De Bruijn's theorem states that, if a harmonic brick is packed into a box, then the box must be a multiple of the brick. For instance, the three-dimensional harmonic brick with side lengths 1, 2, and 6 can only be packed into boxes in which one of the three sides is a multiple of six and one of the remaining two sides is even. Packings of a harmonic brick into a box may involve copies of the brick that are rotated with respect to each other. Nevertheless, the theorem states that the only boxes that can be packed in this way are boxes that could also be packed by translates of the brick.

Boisen (1995) provided an alternative proof of the three-dimensional case of de Bruijn's theorem, based on the algebra of polynomials.

==Non-harmonic bricks==
The third of de Bruijn's results is that, if a brick is not harmonic, then there is a box that it can fill that is not a multiple of the brick. The packing of the $2\cdot 3$ brick into the $5\cdot 6$ box provides an example of this phenomenon.

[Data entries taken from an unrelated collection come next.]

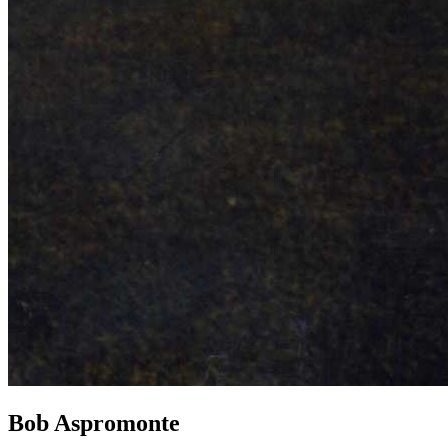
Bob Aspromonte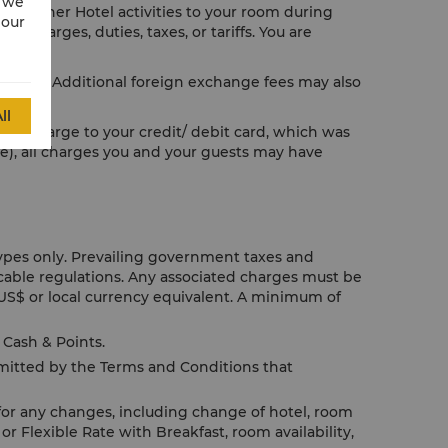
w we
or other Hotel activities to your room during
 our
e charges, duties, taxes, or tariffs. You are
licable. Additional foreign exchange fees may also
ll
us to charge to your credit/ debit card, which was
le), all charges you and your guests may have
Types only. Prevailing government taxes and
icable regulations. Any associated charges must be
US$ or local currency equivalent. A minimum of
Cash & Points.
rmitted by the Terms and Conditions that
for any changes, including change of hotel, room
or Flexible Rate with Breakfast, room availability,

An $(a_1+a_2)\cdot (a_1a_2)$ box, tiled with $a_1\cdot a_2$ bricks, for the case $a_1=2$ and $a_2=5$

In the two-dimensional case, the third of de Bruijn's results is easy to visualize. A box with dimensions $A_1=a_1$ and $A_2=a_1\cdot a_2$ is easy to pack with $a_1$ copies of a brick with dimensions $a_1,a_2$, placed side by side. For the same reason, a box with dimensions $A_1=a_1\cdot a_2$ and $A_2=a_2$ is also easy to pack with copies of the same brick. Rotating one of these two boxes so that their long sides are parallel and placing them side by side results in a packing of a larger box with $A_1=a_1+a_2$ and $A_2=a_1\cdot a_2$. This larger box is a multiple of the brick if and only if the brick is harmonic.